The WILPF-US Disarm Committee sent Ms. Norton a letter in January requesting some revisions to the legislation she has introduced each session since 1994, changes which reflect the existence of the Treaty on the Prohibition of Nuclear Weapons (TPNW), and remove some unnecessary clauses.
We believe this version of the bill is much stronger ... and so does Beatrice Fihn of ICAN, who was with Ms. Norton when the bill was introduced, as were Timmon Wallis and Vicki Elson of NuclearBan .US, who have been enthusiastically supporting the revisions.
Beatrice Fihn was quoted in the press release that Norton's office issued, "Congresswoman Norton has been one of the few voices showing courageous leadership on this issue for several years.... We now have a nuclear ban treaty that provides a clear path to realize the vision the Congresswoman has been presenting. Her strong support for the Treaty on the Prohibition of Nuclear Weapons is an example for all US political leaders and an important message to other nations who are leading on this issue."

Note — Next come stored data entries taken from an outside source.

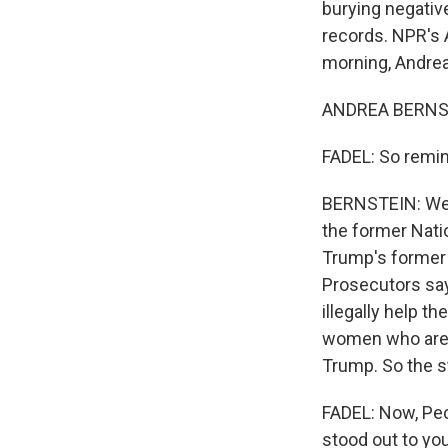
burying negative
records. NPR's 
morning, Andrea
ANDREA BERNST
FADEL: So remin
BERNSTEIN: We s
the former Natio
Trump's former 
Prosecutors say,
illegally help 
women who are s
Trump. So the s
FADEL: Now, Peck
stood out to yo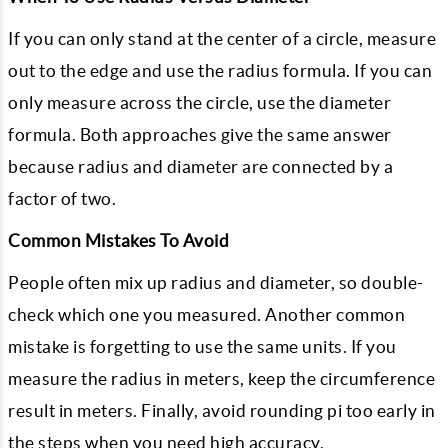
If you can only stand at the center of a circle, measure
out to the edge and use the radius formula. If you can
only measure across the circle, use the diameter
formula. Both approaches give the same answer
because radius and diameter are connected by a
factor of two.
Common Mistakes To Avoid
People often mix up radius and diameter, so double-
check which one you measured. Another common
mistake is forgetting to use the same units. If you
measure the radius in meters, keep the circumference
result in meters. Finally, avoid rounding pi too early in
the steps when you need high accuracy.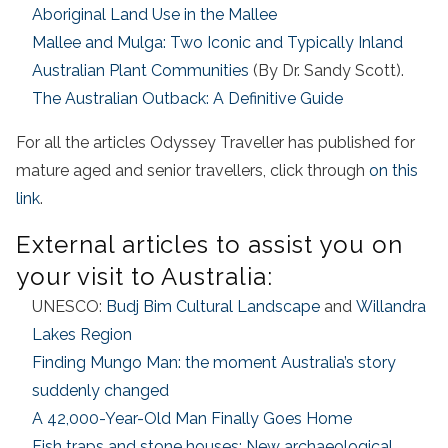
Aboriginal Land Use in the Mallee
Mallee and Mulga: Two Iconic and Typically Inland
Australian Plant Communities
(By Dr. Sandy Scott).
The Australian Outback: A Definitive Guide
For all the articles Odyssey Traveller has published for
mature aged and senior travellers, click through
on this
link
.
External articles to assist you on
your visit to Australia:
UNESCO:
Budj Bim Cultural Landscape
and
Willandra
Lakes Region
Finding Mungo Man: the moment Australia’s story
suddenly changed
A 42,000-Year-Old Man Finally Goes Home
Fish traps and stone houses: New archaeological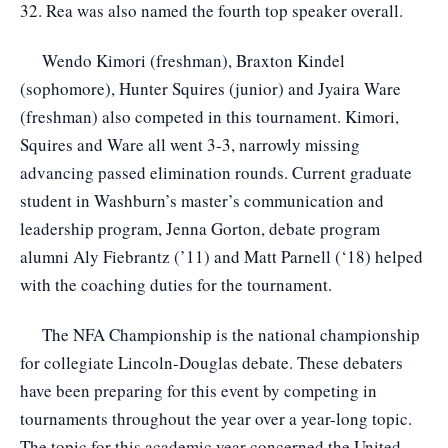
32. Rea was also named the fourth top speaker overall.
Wendo Kimori (freshman), Braxton Kindel
(sophomore), Hunter Squires (junior) and Jyaira Ware
(freshman) also competed in this tournament. Kimori,
Squires and Ware all went 3-3, narrowly missing
advancing passed elimination rounds. Current graduate
student in Washburn’s master’s communication and
leadership program, Jenna Gorton, debate program
alumni Aly Fiebrantz (’11) and Matt Parnell (‘18) helped
with the coaching duties for the tournament.
The NFA Championship is the national championship
for collegiate Lincoln-Douglas debate. These debaters
have been preparing for this event by competing in
tournaments throughout the year over a year-long topic.
The topic for this academic year concerned the United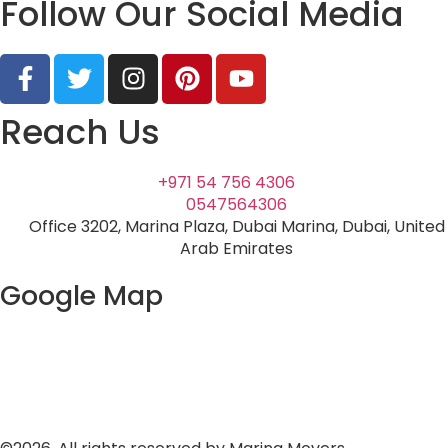
Follow Our Social Media
Reach Us
+971 54 756 4306
0547564306
Office 3202, Marina Plaza, Dubai Marina, Dubai, United
Arab Emirates
Google Map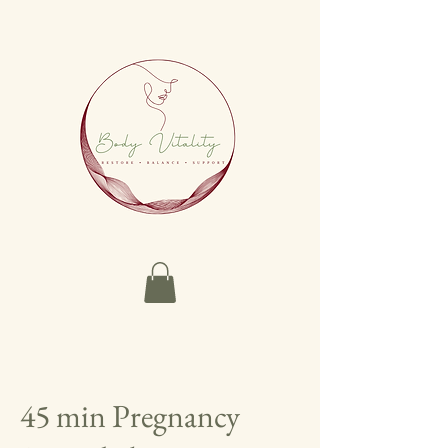
45 min Pregnancy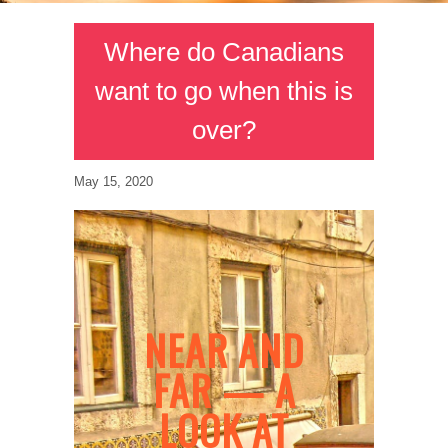
Where do Canadians
want to go when this is
over?
May 15, 2020
NEAR AND
FAR — A
LOOK AT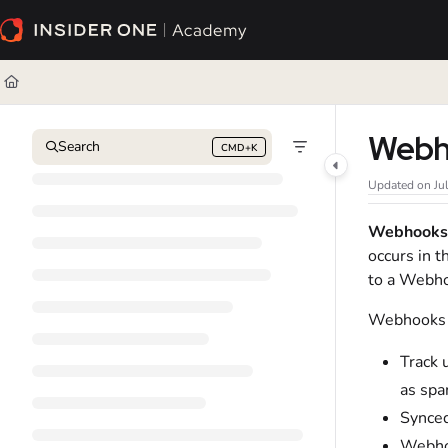
Documentation Index
Fetch the complete documentation index at:
https://academy.insiderone.com/l
Use this file to discover all available pages before exploring further.
Webho
Search
CMD+K
Press CMD+K to open search
Updated on
Ju
Webhooks
occurs in t
to a Webho
Webhooks o
Track 
as spa
Synced
Webhoo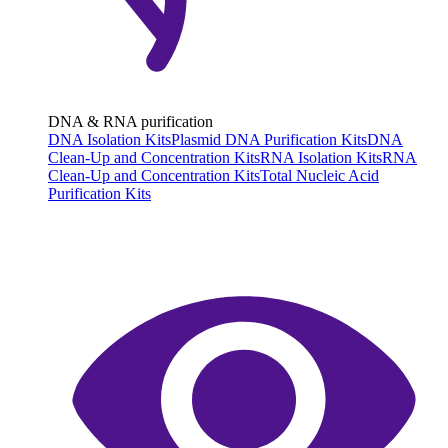
DNA & RNA purification
DNA Isolation Kits
Plasmid DNA Purification Kits
DNA
Clean-Up and Concentration Kits
RNA Isolation Kits
RNA
Clean-Up and Concentration Kits
Total Nucleic Acid
Purification Kits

“Our bill is as timely as ever,” Norton said. “Although the United States possesses one of the largest nuclear arsenals, there are still plans to spend trillions of dollars more on these doomsday weapons while urgent domestic needs, including health care, infrastructure, and clean energy, face funding shortfalls. The United States can reestablish our moral leadership in the world by redirecting these funds to urgent domestic issues, not preparing for human extinction.”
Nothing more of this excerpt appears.